* [TO DO]: Your task is to restate exactly the lines from the one holding "以尊享的概念送给用户道具（用户感觉受到特别对待，提高道" to the end of the entries below, inclusive.

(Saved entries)

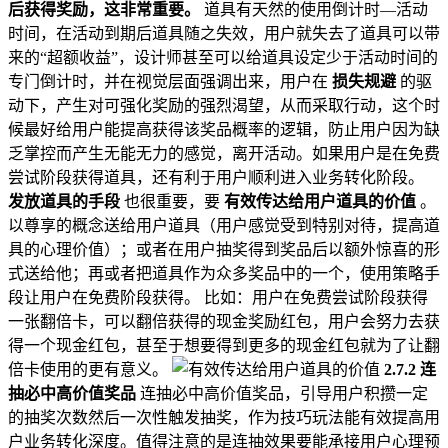
后获得奖励，这非常重要。
道具有天然的使用倒计时—活动
时间，在活动到期后道具随之失效，用户就失去了道具可以带
来的“超额收益”，设计师甚至可以给道具设定少于活动时间的
专门倒计时，并在视觉层面强调出来，用户在
损失规避
的驱
动下，产生对可强化奖励的强烈渴望，从而采取行动，这个时
候最好给用户能提高获得该奖品概率的逻辑，防止用户因为缺
乏掌控而产生无能无力的感觉，离开活动。如果用户是在免费
尝试阶段获得道具，还有利于用户顺利进入业务转化阶段。
发放道具的手段
也很重要，要
有效传达给用户道具的价值
。
以尊享的概念送给用户道具（用户感觉受到特别对待，提高道
具的心理价值）；或者在用户抽奖得到奖品后以额外惊喜的形
式送给他；再或者把道具作为众多奖品中的一个，使用策略手
段让用户在免费阶段获得。 比如：用户在免费尝试阶段获得
一张翻倍卡，可以翻倍获得的现金奖励红包，用户会努力去获
得一个现金红包，甚至于想要得到更多的现金红包就为了让翻
倍卡使用的更有意义。
2.7.2 连
抽必中高价值奖品
连抽必中高价值奖品，引导用户积攒一定
的抽奖次数然后一次性触发抽奖，作为技巧玩法能有效提高用
户业务转化深度。值得注意的是连抽效果要能承接用户心理预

* [EXPECTED ANSWER]:
以尊享的概念送给用户道具（用户感觉受到特别对待，提高道
具的心理价值）；或者在用户抽奖得到奖品后以额外惊喜的形
式送给他；再或者把道具作为众多奖品中的一个，使用策略手
段让用户在免费阶段获得。 比如：用户在免费尝试阶段获得
一张翻倍卡，可以翻倍获得的现金奖励红包，用户会努力去获
得一个现金红包，甚至于想要得到更多的现金红包就为了让翻
倍卡使用的更有意义。
2.7.2 连
抽必中高价值奖品
连抽必中高价值奖品，引导用户积攒一定
的抽奖次数然后一次性触发抽奖，作为技巧玩法能有效提高用
户业务转化深度。值得注意的是连抽效果要能承接用户心理预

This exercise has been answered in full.